When we see a phrase like “He uncovered her nakedness,” some translators want to translate that literally, others want to translate the figure of speech into a modern one, like “He slept with her.” Neither translation is inaccurate, but that doesn’t mean the Bible’s meaning is relative.

There ought to be at least two approved translations – one for study, which translates literally, and one for devotional reading, which exchanges modern figures of speech for the ancient ones. Then you might want to add a third translation that uses old English stylisms because some people prefer to read the Bible in more dignified language, and you’ve got at least 3 different translations, similar to what we have now: the RSVCE (literal), the NABRE (modern language), and the Douay-Rheims (Elizabethan English).

In answer to your second question, the NAB is not technically an official standard bible for the U.S. Church, it’s just one of a number of approved ones.


#4

My first thought was, “Oh, that’s nothing! Take a look at how many non-Catholic translations are out there!” :wink:

Are the three you mentioned the “standard” translations for Catholics? Are there others? When I first looked at a Catholic Bible for myself a few months ago, I wasn’t entirely sure which translation to purchase. I chose a NABRE with some study elements. I thought it would be closer to the NIV Bible I’ve used most often in my adult life.


#5

=Ontheway;11859017]Hi all,

Is it just me, or are there way too many “Catholic” versions of the Bible out there? Wouldn’t it be advisable for the Church to sanction one official English language translation?
By having too many different translations we seem to be conceding that what the Bible says is relative, as it can be translated in many different ways(?)

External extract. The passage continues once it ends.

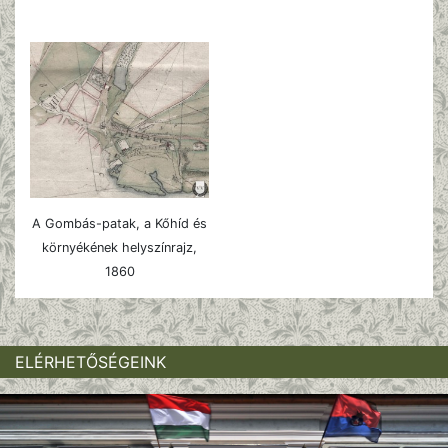
A Gombás-patak, a Kőhíd és
környékének helyszínrajz,
1860
ELÉRHETŐSÉGEINK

Finally, is NAB the standard Catholic Bible now?

Not a bad idea; but two points:

The Church sorta has by ordaining the V=New american Bible BE USED at all Masses

If they went beyond this did you really think the POPE would be obeyed.:shrug:

God Bless you,
Patrick


#6

One thing you should consider is that not all the English translations are translated from the same ancient texts. The Douay Rheims is a translation from the Latin Vulgate. And the newer versions have chosen their own standards to how close they follow certain ancient text, whether to follow a standard text or to be more eclectic and to make their translation more of a blend from ancient versions, especially for the Old Testament where you have the Hebrew Masoretic text, Dead Sea Scrolls, Syriac Peshitta, Latin Vulgate, Greek Septuagint. … then you also have the New Testament manuscripts that a group of translators may follow a standard Greek text closely while some versions may select readings that vary.

Whether its best or not is subjective. I simply prefer the Douay Rheims.


#7

There’s always a problem with a Bible translation. NAB was popular but then there was a groundswell from the clergy about various translations that they don’t like.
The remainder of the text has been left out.